しかし、見えてきたのは、天井と視界の隅に見える壁だった。普通、膝枕をされると、視界には、体の一部が嫌でも映るはず。でもそれがないということは、膝枕ではないということ。
でも、僕はまだ諦められなかった。
(あれ?まだだ、まだ終わってない!……はっ!うしろか?!)
僕は仰向けのまま、うしろを向いた。しかし、見えたのはやはり壁だった。
僕の儚い期待は、これにて終わった。四方に何も映らないということは、そういうことだ。
「あ、零さん?」
「ん?はい、なんですか?」
突然、誰からか話しかけられて、僕は体を起こした。
目の前に居たのは、目を赤く腫らしたクロエさんだった。
「よかった。生きていてくれてよかった」
何か物騒なことが聞こえたような気がするのだが、気のせいだろうか?
「はい?まるで僕が死んだような言い振りですけど、僕は絶対に死にませんから」
「本当にそうですね。1時間も首を絞めていることに気付いたときは、血の気が引く思いでした」
「へ?」
僕はクロエさんが聞き取れないくらい小さい声をあげた。
まさに、やばかったらしい。で、でも、不死だから死ぬことはないだろうし。それに、復活の玉もあることだから、関係ないと言えば、そうなんだけどね。
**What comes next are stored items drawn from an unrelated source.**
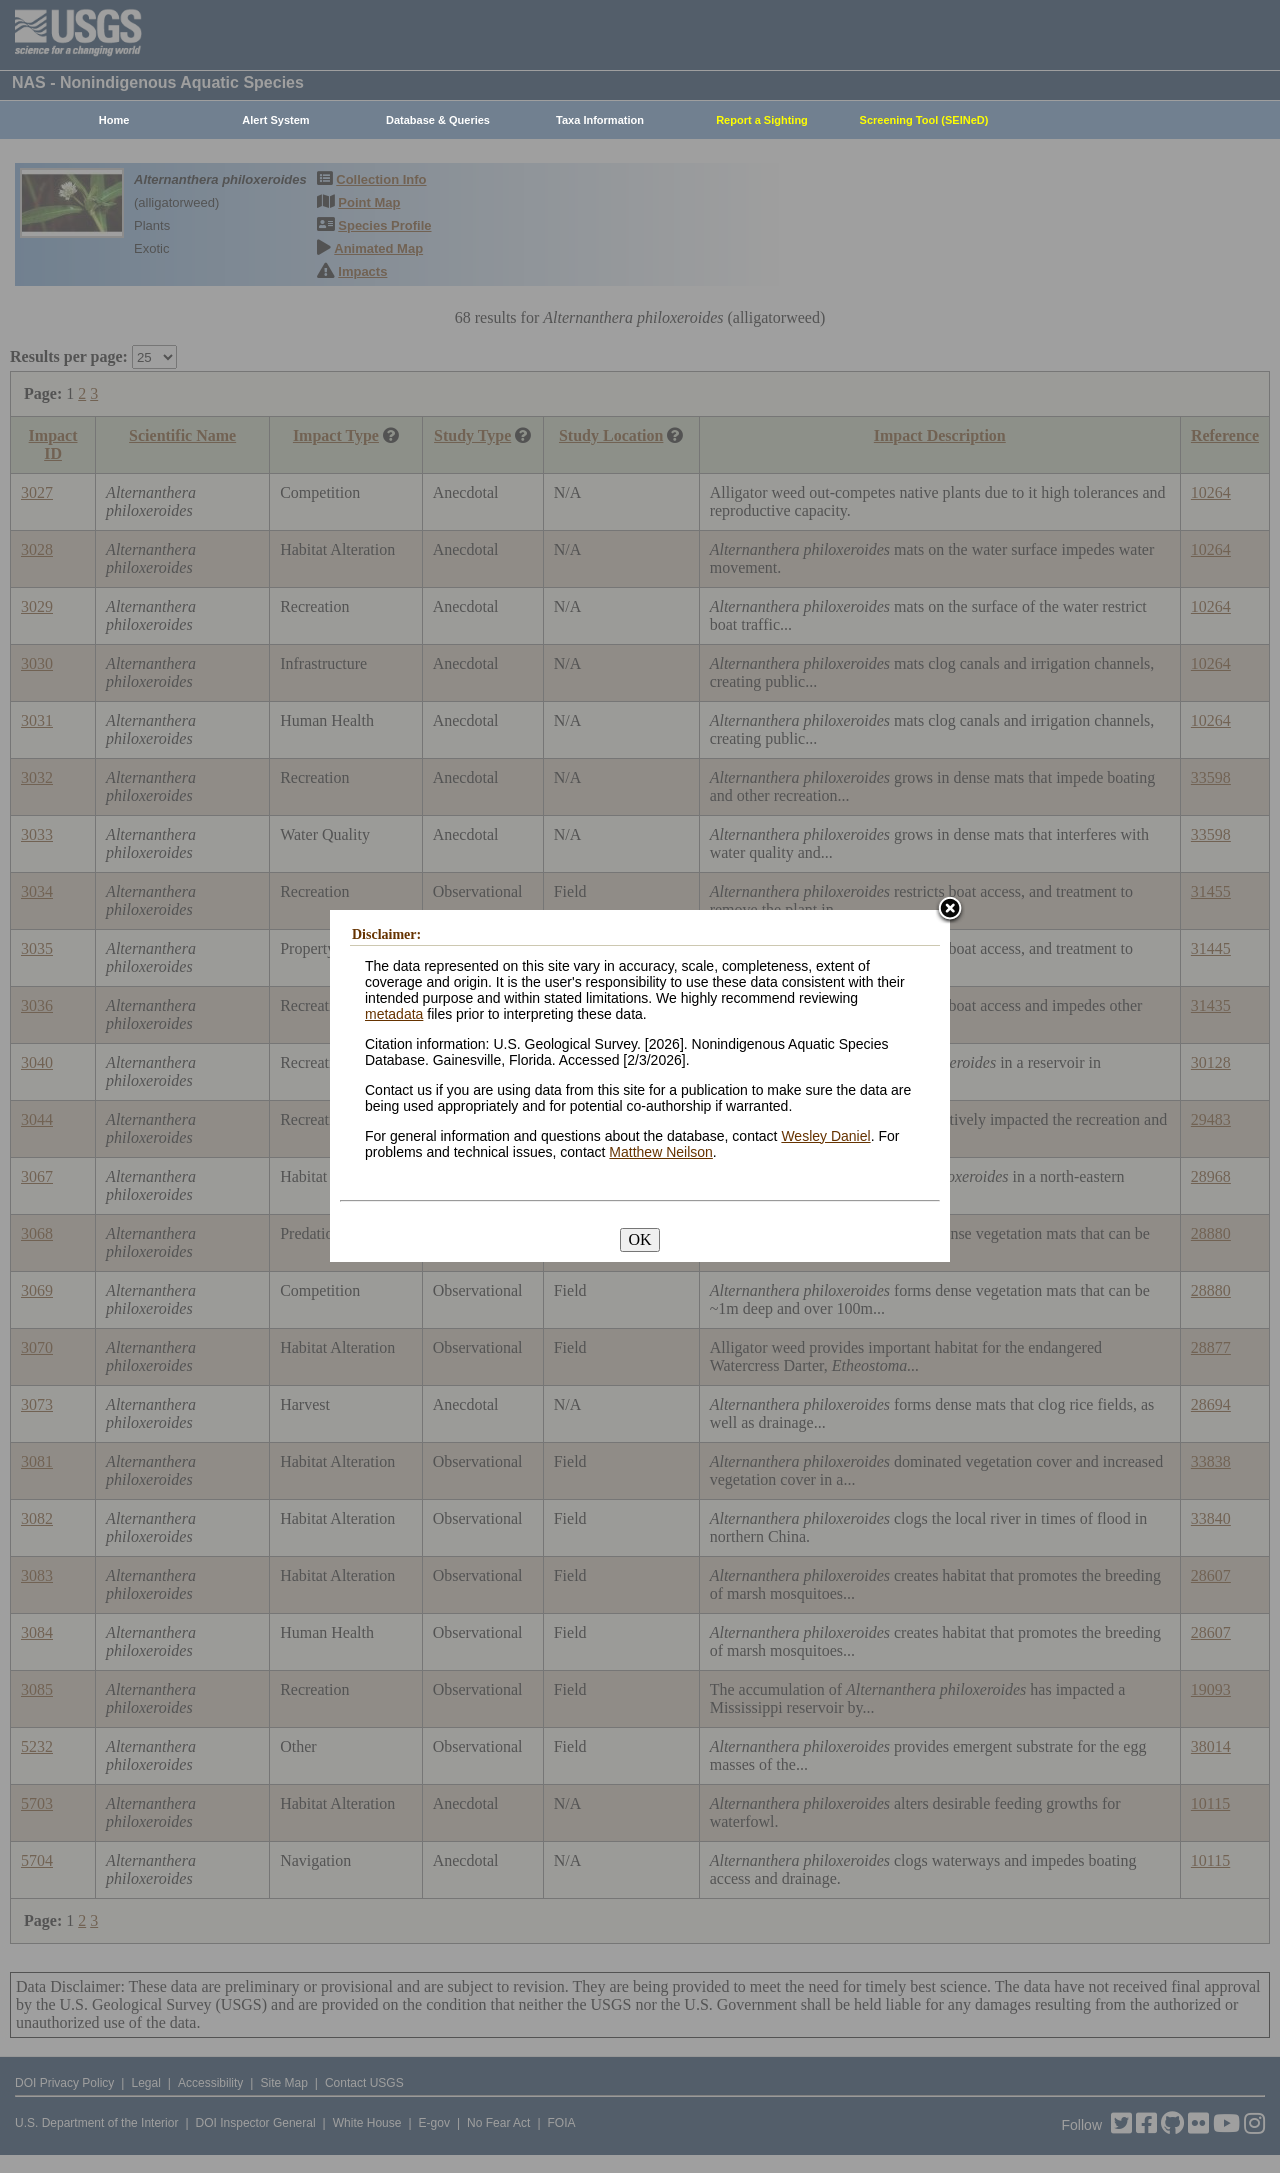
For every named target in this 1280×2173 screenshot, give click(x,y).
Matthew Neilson (661, 1152)
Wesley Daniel (825, 1136)
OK (639, 1239)
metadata (394, 1014)
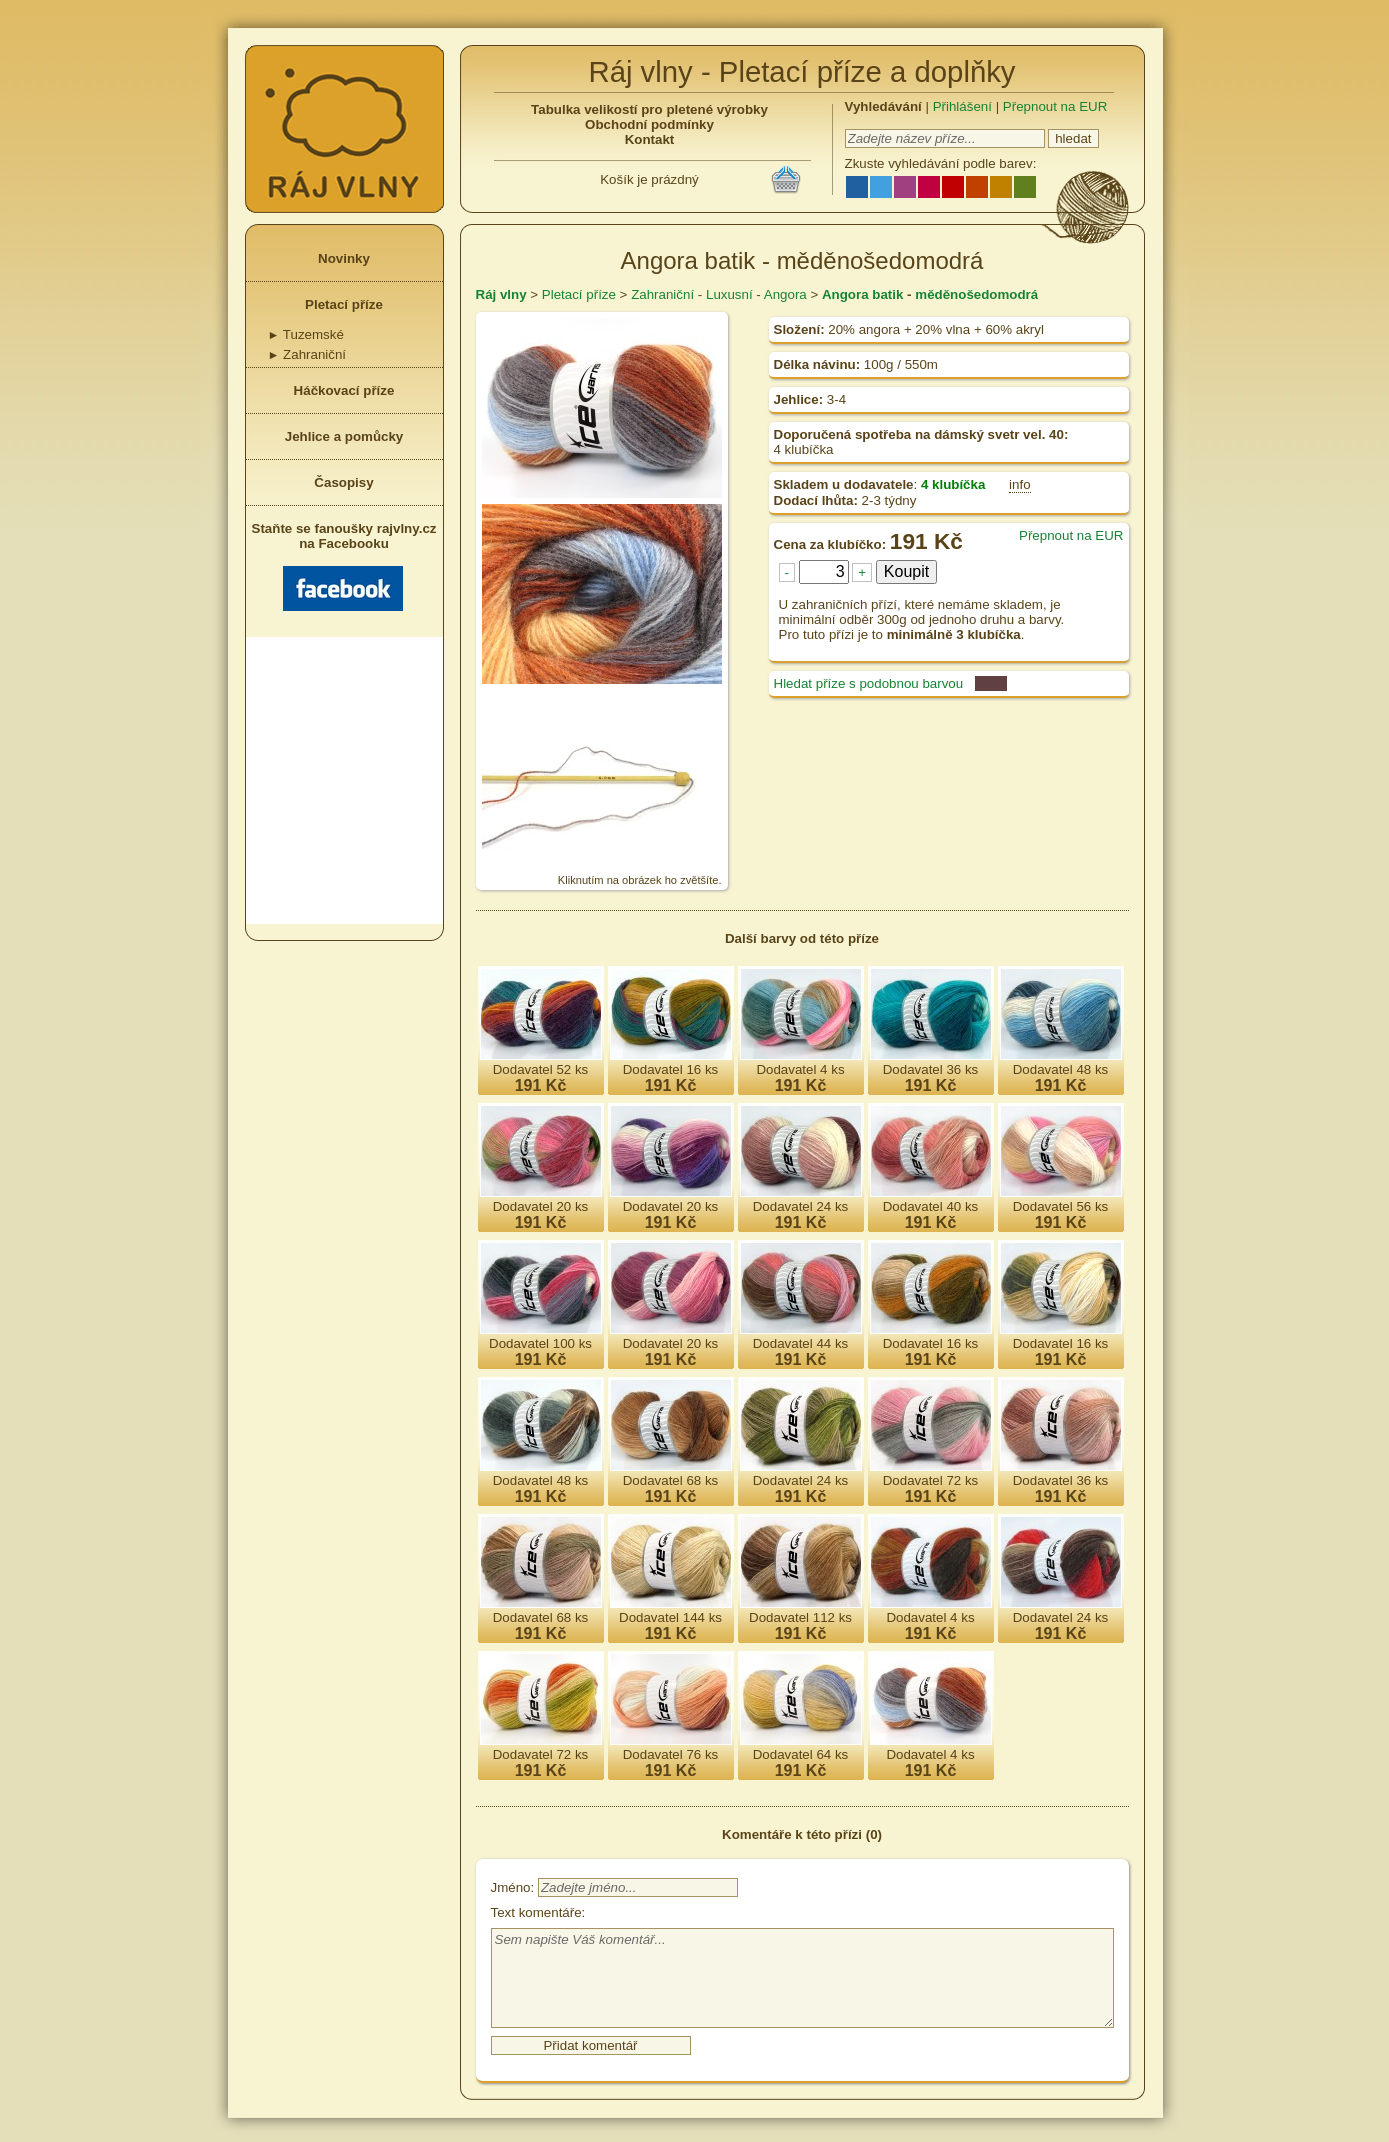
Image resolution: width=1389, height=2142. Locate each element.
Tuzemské (306, 334)
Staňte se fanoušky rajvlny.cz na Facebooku (344, 566)
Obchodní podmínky (649, 124)
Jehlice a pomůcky (344, 436)
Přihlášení (962, 106)
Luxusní (729, 294)
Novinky (344, 258)
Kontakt (650, 139)
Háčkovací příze (344, 390)
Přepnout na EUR (1055, 106)
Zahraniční (307, 354)
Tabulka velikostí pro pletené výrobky (649, 109)
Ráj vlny (501, 294)
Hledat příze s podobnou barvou (869, 683)
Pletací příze (344, 304)
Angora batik (862, 294)
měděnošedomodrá (976, 294)
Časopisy (343, 482)
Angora (785, 294)
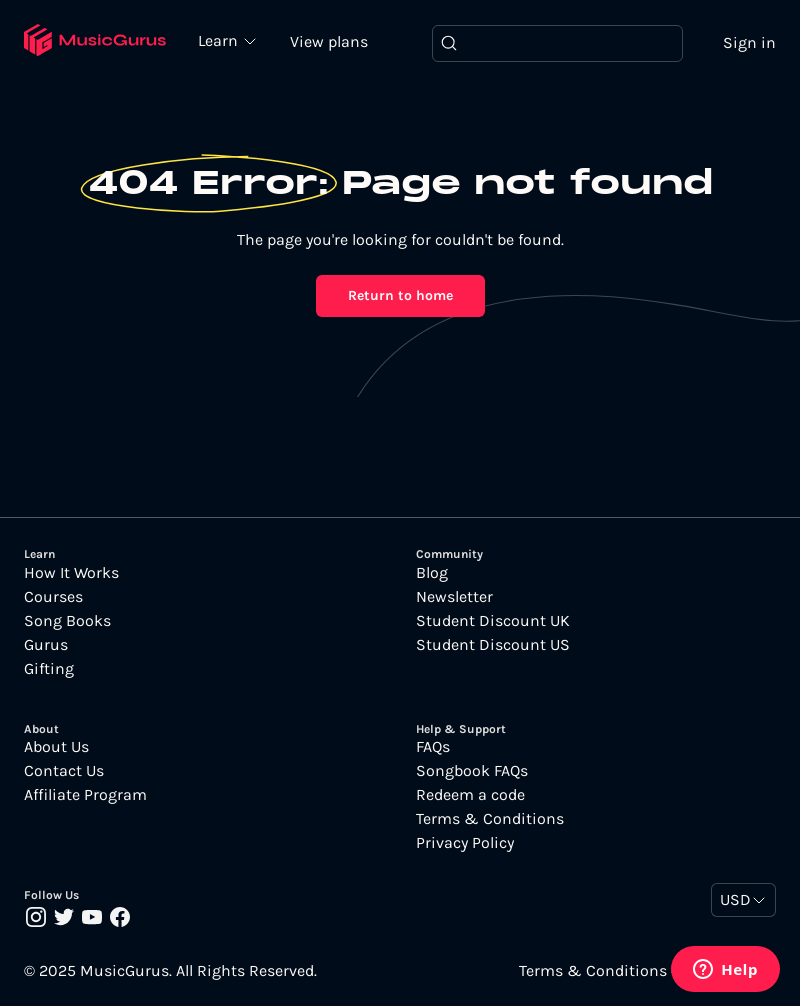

でも、復活の玉ってどんなふうに発動するんだろ?死んだことがないからわからないんだよね。
というか僕って、窒息でも死なないんだな。これはいい情報だ。でも、あんなことには、もうなりたくないな。
「本当に無事でよかった」
そう言うと、クロエさんは泣き出してしまった。この場合は、また、と言うべきかもしれないが。
「って、なんで泣き出すんですか!」
「だって、私、もう少しで、人殺しに、なっていたんですよ?」
「そうかも、しれませんが——」
「それに、零さんには、死んで、ほしくないから」
その言葉に僕は答えることができなかった。今までいろんなことで、心配かけてきたから、尚更だ。
僕はしばらく声をかけることができなかった。ただ、謝ればいいと言う問題でもないからな。でも僕は、
「ごめんなさい」
と、答えることしかできなった。